Ordering Clematis: Silver Star Vinery

Plants under Glass at the Conservatory

Plants under Glass at the Conservatory

Yesterday, after a nice leisurely Sunday breakfast out, my husband and I found ourselves near the Volunteer Park in Seattle with its beautiful old glass conservatory. All the grey foggy days we’ve had around here of late made us hanker for live plants and color, so we stopped by.

Seeing beautiful foliage and lush blooming plants put me in the mood to think about clematis (unfortunatley, there weren’t any in the conservatory).  When I got home I spent some serious time perusing the websites of my three favorite mail-order clematis nurseries in the US and day-dreaming about which new clematis I wanted to grace my garden.  Most years I buy at least a couple of clematis  from each one of these great nurseries.  I know, I know, where will I put them all you ask?!  Don’t worry, I always find a way–I have a big shoehorn just for this purpose. 

Clematis Star of India

Clematis Star of India

Today I will  tell you about Silver Star Vinery, which is located in the foothills of the Cascades near Vancouver, Washington.  This mail-order-only nursery offers a wide variety of well-established, healthy clematis.  Owner, Debbie Fisher, has strong connections with many European hybridizers and imports a few new cultivars almost every year.   Her big healthy plants tend to get going quickly.   Before she ships, she usually sends her customers an email telling them to go dig the holes cuz she’s heading to the post office!  I bought Clematis Star of India from her last spring and by July this saftig young plant had at least 25 beautiful flowers on it — and I’d had it less that six months!  Check out my photo.

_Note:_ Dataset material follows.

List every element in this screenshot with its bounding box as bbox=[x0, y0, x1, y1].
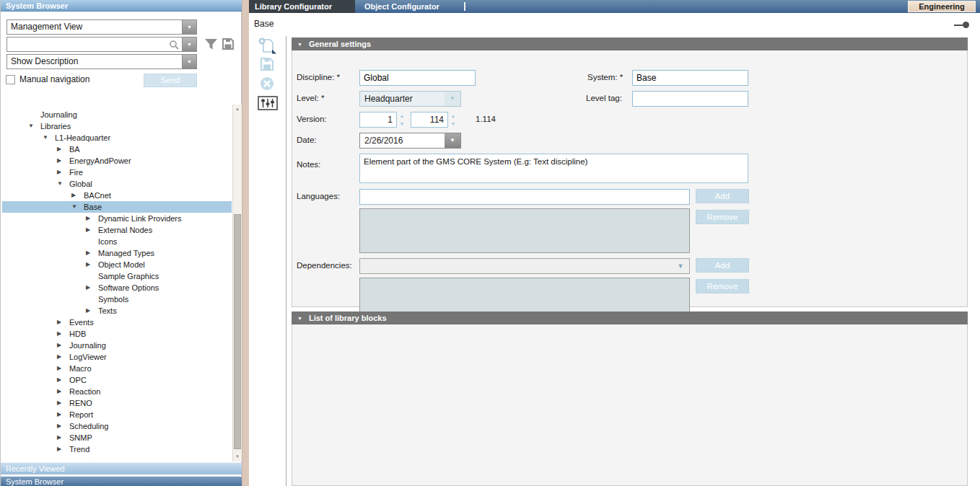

So, after looking, and thinking, and making lists, and looking some more, I placed an order yesterday with Silver Star Vinery — below as a little teaser are just two of them.  (Please note:  I have permission from Silver Star Vinery to use photos from its website in my blog.)

Check back in a couple of days — I’ll tell you about Joy Creek Nursery and what I ordered from there.

Clematis crispa, a sweet little fragrant bell!

Clematis crispa, a sweet little fragrant bell!

A new Jackmannii -- Jackmanii purpurea.  Debbie says it's VERY floriferous!

A new Jackmannii — Jackmanii purpurea. Debbie says it’s VERY floriferous!


  1. Lois Tuwiner said,

    May 2, 2013 at 7:30 pm

    I was at a lecture this week at the Annapolis Horticultural Society. The
    speaker was C. Colston Burrell. One of the things he mentioned was Clematis
    weaving through Hellebores!! Do you have any suggestions of Clematis that I
    might try that are easy to grow that would take weaving through the Hellebores?
    well! Lois


    • May 3, 2013 at 8:30 am

      Hi, Lois,

      Oh, clematis would look great peaking through hellebores during the summer. You could use a Clematis integrifolia — these clematis do not climb (though they weave well) and grow anywhere between two and six feet long. They are also easy to prune because they can be wacked back hard in early winter; in fact, they often die back on their own. Examples include Clematis Sizaia Ptitsa, Clematis Saphyra Indigo, and Clematis Petit Faucon — all three of these are dark blue. You can also find integrifolias in light blues, whites, and pinks. Another possibility is one of two clematis hybridized specifically as ground covers, Clematis Bijou, with light purple blooms through the summer, and Clematis Filigree with pink blooms. If your hellebores are in shade, with no summer sun, you should lean more toward clematis with pastel-colored flowers like light blue, mauve, and pink as they take shade better than others (all clematis prefer at least some sun). You can find descriptions and photos of these clematis in the A-Z section of Clematis on the Web. Look for the ones I mention here by name, plus there is a list of several possibilities if you look under integrifolias.